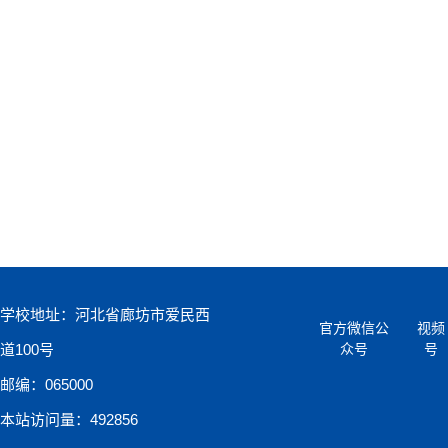
学校地址：河北省廊坊市爱民西
官方微信公
视频
道100号
众号
号
邮编：065000
本站访问量：492856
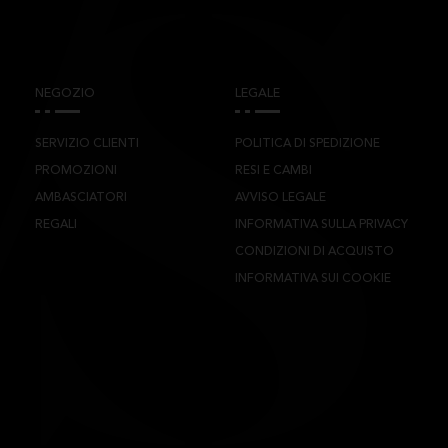
NEGOZIO
LEGALE
SERVIZIO CLIENTI
POLITICA DI SPEDIZIONE
PROMOZIONI
RESI E CAMBI
AMBASCIATORI
AVVISO LEGALE
REGALI
INFORMATIVA SULLA PRIVACY
CONDIZIONI DI ACQUISTO
INFORMATIVA SUI COOKIE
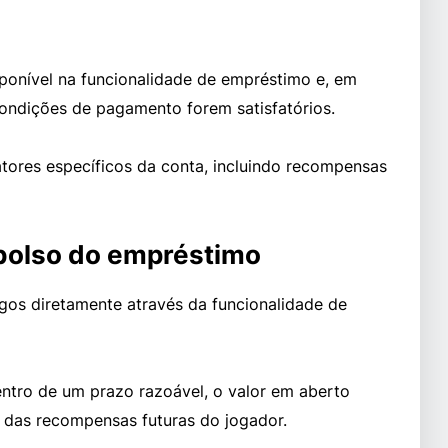
sponível na funcionalidade de empréstimo e, em
 condições de pagamento forem satisfatórios.
tores específicos da conta, incluindo recompensas
bolso do empréstimo
os diretamente através da funcionalidade de
tro de um prazo razoável, o valor em aberto
das recompensas futuras do jogador.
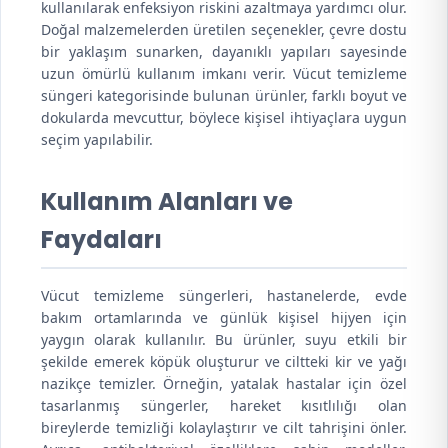
kullanılarak enfeksiyon riskini azaltmaya yardımcı olur.
Doğal malzemelerden üretilen seçenekler, çevre dostu
bir yaklaşım sunarken, dayanıklı yapıları sayesinde
uzun ömürlü kullanım imkanı verir. Vücut temizleme
süngeri kategorisinde bulunan ürünler, farklı boyut ve
dokularda mevcuttur, böylece kişisel ihtiyaçlara uygun
seçim yapılabilir.
Kullanım Alanları ve
Faydaları
Vücut temizleme süngerleri, hastanelerde, evde
bakım ortamlarında ve günlük kişisel hijyen için
yaygın olarak kullanılır. Bu ürünler, suyu etkili bir
şekilde emerek köpük oluşturur ve ciltteki kir ve yağı
nazikçe temizler. Örneğin, yatalak hastalar için özel
tasarlanmış süngerler, hareket kısıtlılığı olan
bireylerde temizliği kolaylaştırır ve cilt tahrişini önler.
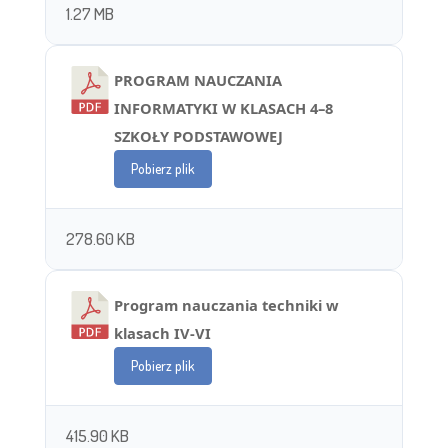
1.27 MB
PROGRAM NAUCZANIA
INFORMATYKI W KLASACH 4–8
SZKOŁY PODSTAWOWEJ
Pobierz plik
278.60 KB
Program nauczania techniki w
klasach IV-VI
Pobierz plik
415.90 KB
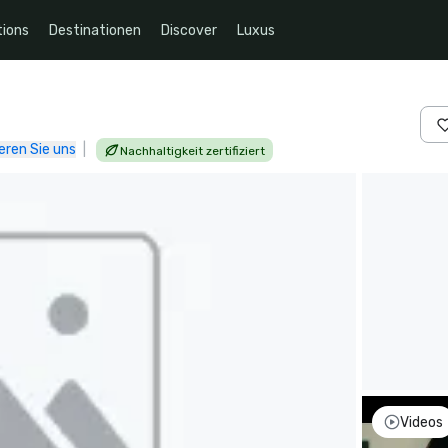
ions
Destinationen
Discover
Luxus
eren Sie uns
|
Nachhaltigkeit zertifiziert
Videos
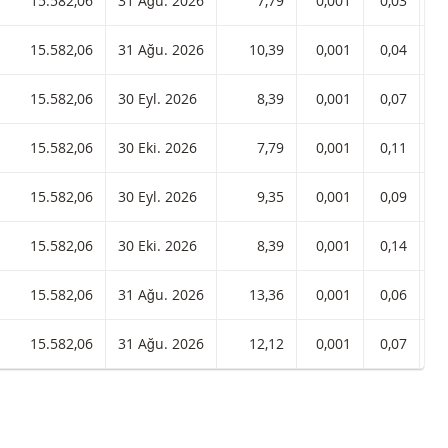
raç 7,79 ISIN koduyla:
15.582,06
31 Ağu. 2026
7,79
0,001
0,03
raç 10,39 ISIN koduyla:
15.582,06
31 Ağu. 2026
10,39
0,001
0,04
raç 8,39 ISIN koduyla:
15.582,06
30 Eyl. 2026
8,39
0,001
0,07
raç 7,79 ISIN koduyla:
15.582,06
30 Eki. 2026
7,79
0,001
0,11
raç 9,35 ISIN koduyla:
15.582,06
30 Eyl. 2026
9,35
0,001
0,09
raç 8,39 ISIN koduyla:
15.582,06
30 Eki. 2026
8,39
0,001
0,14
raç 13,36 ISIN koduyla:
15.582,06
31 Ağu. 2026
13,36
0,001
0,06
raç 12,12 ISIN koduyla:
15.582,06
31 Ağu. 2026
12,12
0,001
0,07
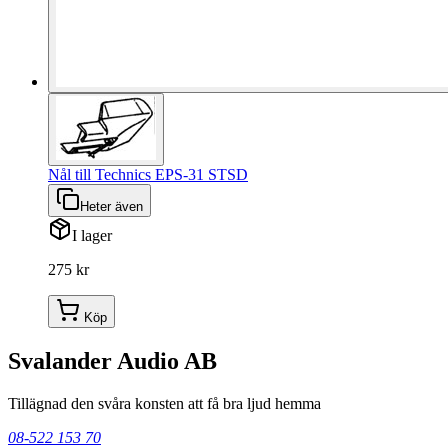
Nål till Technics EPS-31 STSD
Heter även
I lager
275 kr
Köp
Svalander Audio AB
Tillägnad den svåra konsten att få bra ljud hemma
08-522 153 70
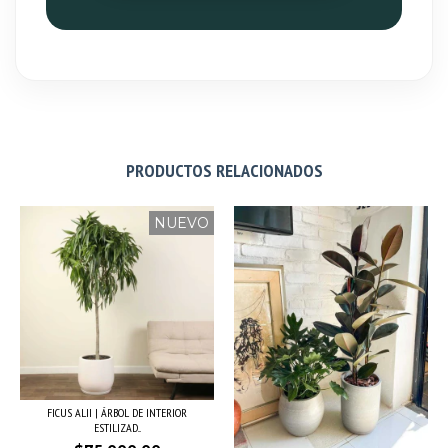
PRODUCTOS RELACIONADOS
NUEVO
FICUS ALII | ÁRBOL DE INTERIOR
ESTILIZAD...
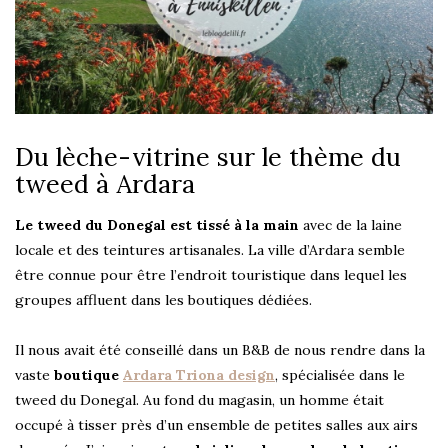
Du lèche-vitrine sur le thème du
tweed à Ardara
Le tweed du Donegal est tissé à la main
avec de la laine
locale et des teintures artisanales. La ville d’Ardara semble
être connue pour être l’endroit touristique dans lequel les
groupes affluent dans les boutiques dédiées.
Il nous avait été conseillé dans un B&B de nous rendre dans la
vaste
boutique
Ardara Triona design
, spécialisée dans le
tweed du Donegal. Au fond du magasin, un homme était
occupé à tisser près d’un ensemble de petites salles aux airs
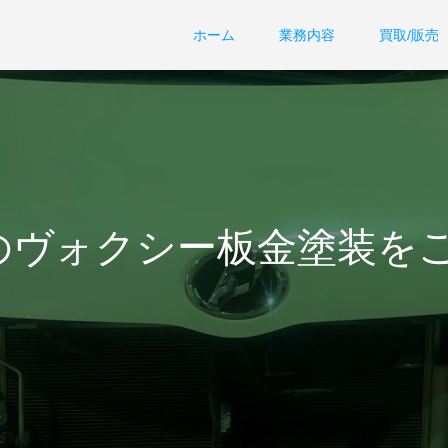
ホーム
業務内容
買取/販売
のヴォクシー板金塗装を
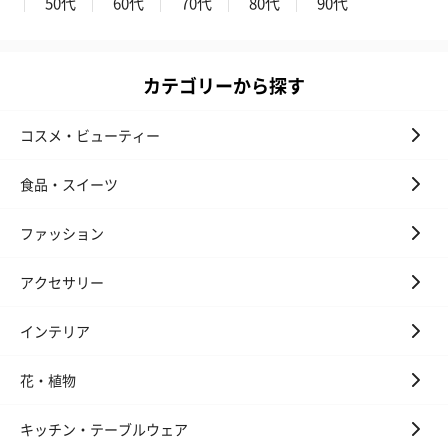
50代
60代
70代
80代
90代
（END）（880円）
（St.OSMANTHUS）
（880円）
（880円）
カテゴリーから探す
コスメ・ビューティー
食品・スイーツ
ファッション
アクセサリー
インテリア
花・植物
キッチン・テーブルウェア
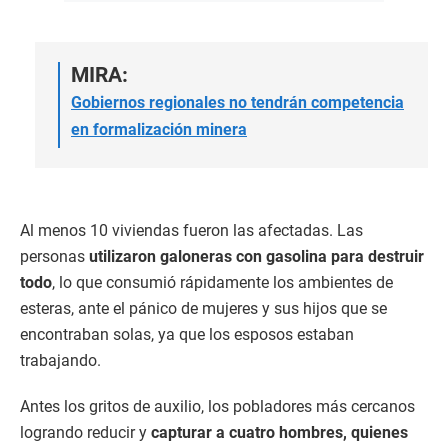
MIRA:
Gobiernos regionales no tendrán competencia
en formalización minera
Al menos 10 viviendas fueron las afectadas. Las
personas
utilizaron galoneras con gasolina para destruir
todo
, lo que consumió rápidamente los ambientes de
esteras, ante el pánico de mujeres y sus hijos que se
encontraban solas, ya que los esposos estaban
trabajando.
Antes los gritos de auxilio, los pobladores más cercanos
logrando reducir y
capturar a cuatro hombres, quienes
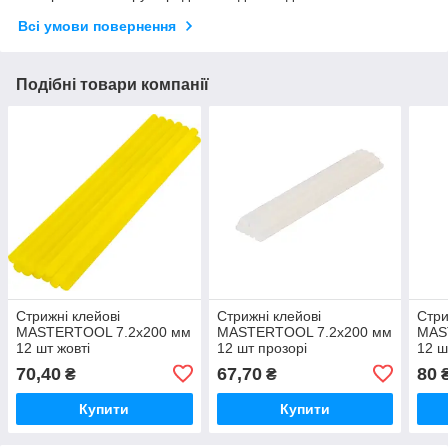
Всі умови повернення
Подібні товари компанії
Стрижні клейові
Стрижні клейові
Стри
MASTERTOOL 7.2х200 мм
MASTERTOOL 7.2х200 мм
MAS
12 шт жовті
12 шт прозорі
12 ш
70,40
67,70
80
₴
₴
Купити
Купити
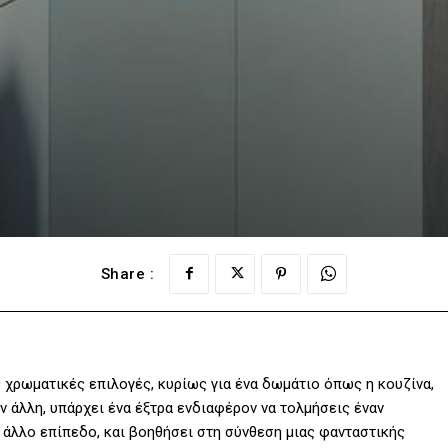
Share :
 χρωματικές επιλογές, κυρίως για ένα δωμάτιο όπως η κουζίνα,
 άλλη, υπάρχει ένα έξτρα ενδιαφέρον να τολμήσεις έναν
 άλλο επίπεδο, και βοηθήσει στη σύνθεση μιας φανταστικής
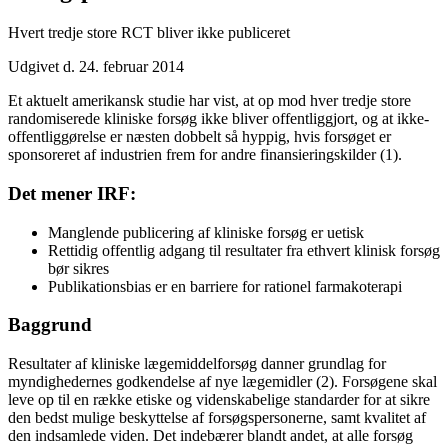
Hvert tredje store RCT bliver ikke publiceret
Udgivet d. 24. februar 2014
Et aktuelt amerikansk studie har vist, at op mod hver tredje store
randomiserede kliniske forsøg ikke bliver offentliggjort, og at ikke-
offentliggørelse er næsten dobbelt så hyppig, hvis forsøget er
sponsoreret af industrien frem for andre finansieringskilder (1).
Det mener IRF:
Manglende publicering af kliniske forsøg er uetisk
Rettidig offentlig adgang til resultater fra ethvert klinisk forsøg
bør sikres
Publikationsbias er en barriere for rationel farmakoterapi
Baggrund
Resultater af kliniske lægemiddelforsøg danner grundlag for
myndighedernes godkendelse af nye lægemidler (2). Forsøgene skal
leve op til en række etiske og videnskabelige standarder for at sikre
den bedst mulige beskyttelse af forsøgspersonerne, samt kvalitet af
den indsamlede viden. Det indebærer blandt andet, at alle forsøg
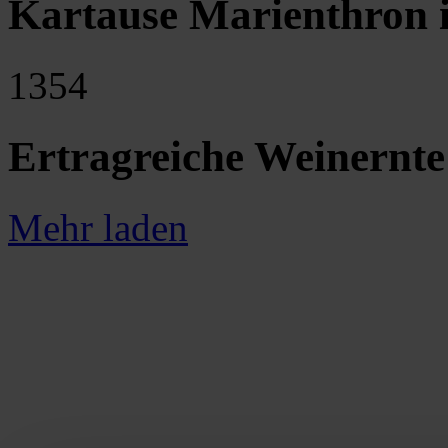
Kartause Marienthron 
1354
Ertragreiche Weinernte
Mehr laden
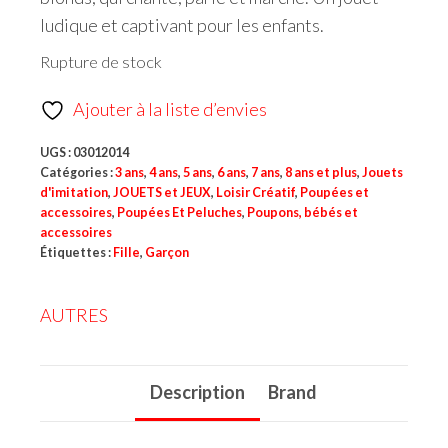
ludique et captivant pour les enfants.
Rupture de stock
Ajouter à la liste d’envies
UGS :
03012014
Catégories :
3 ans
,
4 ans
,
5 ans
,
6 ans
,
7 ans
,
8 ans et plus
,
Jouets
d'imitation
,
JOUETS et JEUX
,
Loisir Créatif
,
Poupées et
accessoires
,
Poupées Et Peluches
,
Poupons, bébés et
accessoires
Étiquettes :
Fille
,
Garçon
AUTRES
Description
Brand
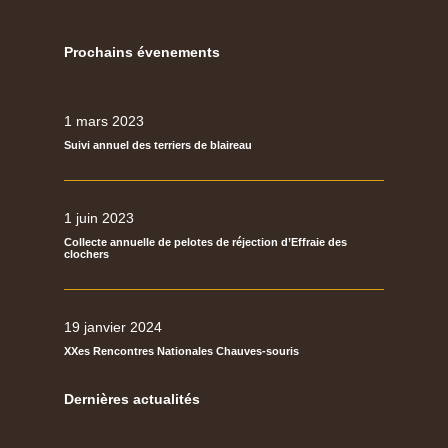
Prochains évenements
1 mars 2023
Suivi annuel des terriers de blaireau
1 juin 2023
Collecte annuelle de pelotes de réjection d’Effraie des
clochers
19 janvier 2024
XXes Rencontres Nationales Chauves-souris
Dernières actualités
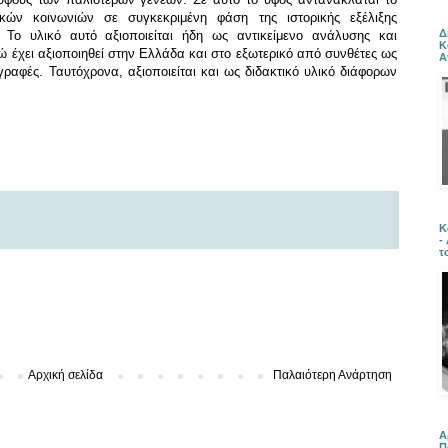
ικών κοινωνιών σε συγκεκριμένη φάση της ιστορικής εξέλιξης
Δ
). Το υλικό αυτό αξιοποιείται ήδη ως αντικείμενο ανάλυσης και
Κ
 έχει αξιοποιηθεί στην Ελλάδα και στο εξωτερικό από συνθέτες ως
Α
γραφές. Ταυτόχρονα, αξιοποιείται και ως διδακτικό υλικό διάφορων
Κ
-
τ
Αρχική σελίδα
Παλαιότερη Ανάρτηση
Α
Π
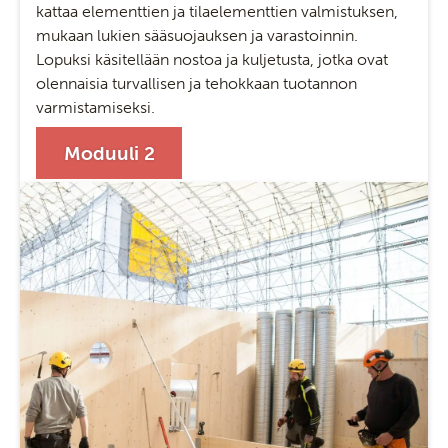
kattaa elementtien ja tilaelementtien valmistuksen,
mukaan lukien sääsuojauksen ja varastoinnin.
Lopuksi käsitellään nostoa ja kuljetusta, jotka ovat
olennaisia turvallisen ja tehokkaan tuotannon
varmistamiseksi.
Moduuli 2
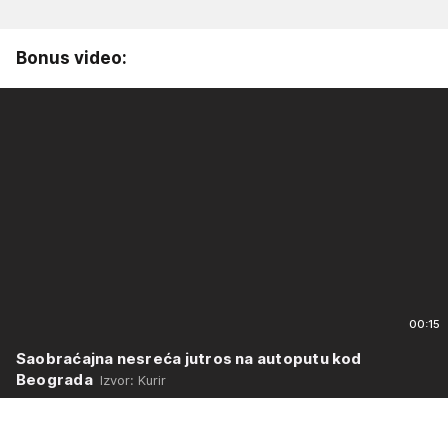
Bonus video:
00:15
Saobraćajna nesreća jutros na autoputu kod
Beograda
Izvor: Kurir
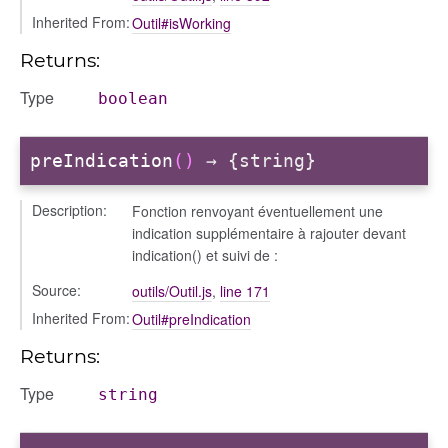
Inherited From:
Outil#isWorking
Returns:
Type
boolean
preIndication
()
→ {string}
Description:
Fonction renvoyant éventuellement une
indication supplémentaire à rajouter devant
indication() et suivi de :
Source:
outils/Outil.js
,
line 171
Inherited From:
Outil#preIndication
Returns:
Type
string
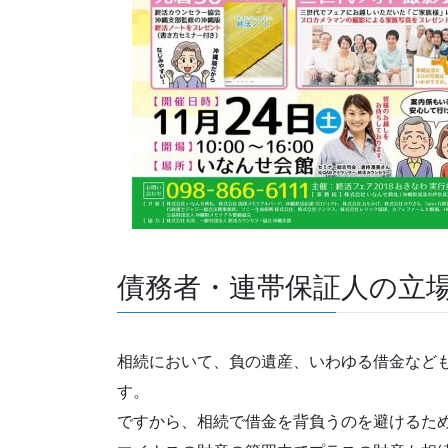
債務者・連帯保証人の立
相続において、負の遺産、いわゆる借金など
す。
ですから、相続で借金を背負うのを避けるた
============
**Activity:** Nothing but an exact copy is asked for: the lines from the start of the records through the line with "uzun ömürlü kullanım", both ends included, minus any pictures.

**Task response:**
学校地址：河北省廊坊市爱民西
官方微信公
视频
道100号
众号
号
邮编：065000
本站访问量：492856
NEGOZIO
LEGALE
SERVIZIO CLIENTI
POLITICA DI SPEDIZIONE
PROMOZIONI
RESI E CAMBI
AMBASCIATORI
AVVISO LEGALE
REGALI
INFORMATIVA SULLA PRIVACY
CONDIZIONI DI ACQUISTO
INFORMATIVA SUI COOKIE
sponível na funcionalidade de empréstimo e, em
 condições de pagamento forem satisfatórios.
tores específicos da conta, incluindo recompensas
bolso do empréstimo
os diretamente através da funcionalidade de
tro de um prazo razoável, o valor em aberto
das recompensas futuras do jogador.
kullanılarak enfeksiyon riskini azaltmaya yardımcı olur.
Doğal malzemelerden üretilen seçenekler, çevre dostu
bir yaklaşım sunarken, dayanıklı yapıları sayesinde
uzun ömürlü kullanım imkanı verir. Vücut temizleme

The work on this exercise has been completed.